Depuis que la Bulgarie est entrée dans l’OTAN et qu’elle s’est portée candidate à l’UE, la coopération politique avec la Turquie s’est sensiblement accrue, les deux voisins se retrouvant dans une même optique européenne et euro-atlantique. Établir des relations bilatérales au plus haut niveau avec ses voisins est une des priorités du gouvernement bulgare. Cela concerne en premier lieu la Turquie et ses 72 millions d’habitants, pays héritier de l’Empire Ottoman, qui domina la Bulgarie pendant près de cinq siècles, et dont la stabilité est indispensable à la région. Les deux pays ont par ailleurs un rôle commun à jouer pour le maintien de la sécurité et de la stabilité en Europe du Sud-Est et dans la région de la mer Noire. La Bulgarie encourage donc la Turquie à poursuivre la mise en place des réformes exigées par l’UE et ses efforts pour remplir les critères d’adhésion, et à cet égard souhaite partager ses propres expériences avec Ankara. Sofia considère néanmoins que chaque pays doit être évalué selon les mêmes critères et selon ses mérites propres, la candidature de la Turquie ne devant pas faire exception.
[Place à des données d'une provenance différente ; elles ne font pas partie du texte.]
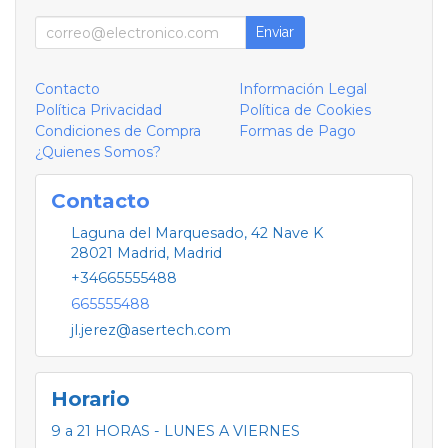
Enviar
Contacto
Información Legal
Política Privacidad
Política de Cookies
Condiciones de Compra
Formas de Pago
¿Quienes Somos?
Contacto
Laguna del Marquesado, 42 Nave K
28021
Madrid
,
Madrid
+34665555488
665555488
jl.jerez@asertech.com
Horario
9 a 21 HORAS - LUNES A VIERNES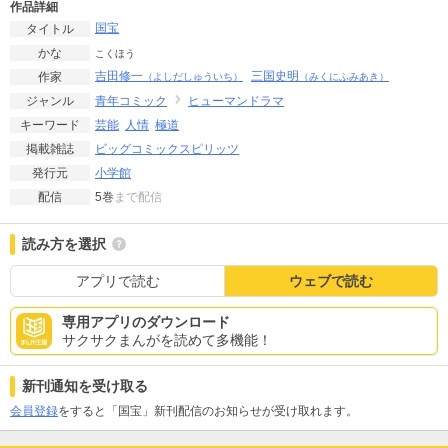
作品詳細
国宝
タイトル
かな
こくほう
吉田修一
三国史明
作家
（よしだしゅういち）
（みくにふみあき）
青年コミック
ヒューマンドラマ
ジャンル
芸能
人情
極道
キーワード
ビッグコミックスピリッツ
掲載雑誌
小学館
発行元
5巻
まで配信
配信
読み方を選択
アプリで読む
ウェブで読む
専用アプリのダウンロード
サクサクまんがを読めて多機能！
新刊通知を受け取る
会員登録
をすると「国宝」新刊配信のお知らせが受け取れます。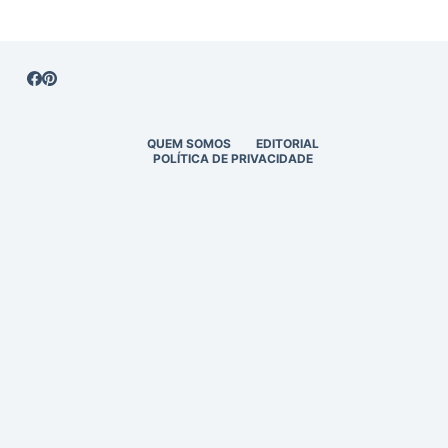
QUEM SOMOS
EDITORIAL
POLÍTICA DE PRIVACIDADE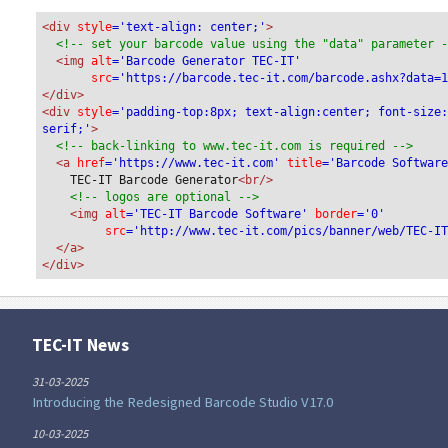
<div
 style
='text-align: center;'
>
<!-- set your barcode value using the "data" parameter 
<img
 alt
='Barcode Generator TEC-IT'
src
='https://barcode.tec-it.com/barcode.ashx?data=
</div>
<div 
style
='padding-top:8px; text-align:center; font-size
serif;'
>
<!-- back-linking to www.tec-it.com is required -->
<a 
href
='https://www.tec-it.com'
 title
='Barcode Softwar
TEC-IT Barcode Generator
<br/>
<!-- logos are optional -->
<img 
alt
='TEC-IT Barcode Software'
 border
='0'
src
='http://www.tec-it.com/pics/banner/web/TEC-I
</a>
</div>
TEC-IT News
31-03-2025
Introducing the Redesigned Barcode Studio V17.0
10-03-2025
La Turquie, premier partenaire de la Bulgarie dans les Balkans

Sur le plan économique, la Bulgarie s’est naturellement intégrée dans la coopération mise en œuvre depuis plusieurs années entre l’UE et la Turquie. Les relations entre les deux pays se développent à un rythme soutenu: les échanges commerciaux ont été multipliés par quatre ces sept dernières années, atteignant un montant de 2,3 milliards de dollars en 2005. La Turquie est désormais le quatrième partenaire commercial de la Bulgarie, et son premier partenaire dans la région balkanique. Les deux pays se sont engagés cette année à favoriser davantage les investissements de part et d’autre de la frontière. Actuellement, il existe en Bulgarie plus de 2500 sociétés à participation turque, dont certaines travaillent sur des projets d’infrastructures financés par l’Union européenne. Les entreprises turques sont invitées à venir encore plus nombreuses, le gouvernement bulgare se félicitant des conditions réunies pour les accueillir: stabilité politique, financière et macroéconomique, réformes fiscales abouties, main d’œuvre formée selon les critères européens. Le pays est d’autant plus attractif qu’une fois membre de l’UE, son potentiel économique ne va cesser de s’accroître. Investir en Bulgarie signifiera bientôt être présent sur le marché commun, ce qui n’est pas négligeable[1]. A l’inverse le gouvernement bulgare espère renforcer sa présence chez son grand voisin. Dans le cadre des relations économiques bulgaro-turques, priorité est également donnée au développement des infrastructures, à la modernisation des postes frontières, à la coopération transfrontalière (lutte contre les trafics en tout genre) et aux questions énergétiques, le tout avec l’aide des fonds européens.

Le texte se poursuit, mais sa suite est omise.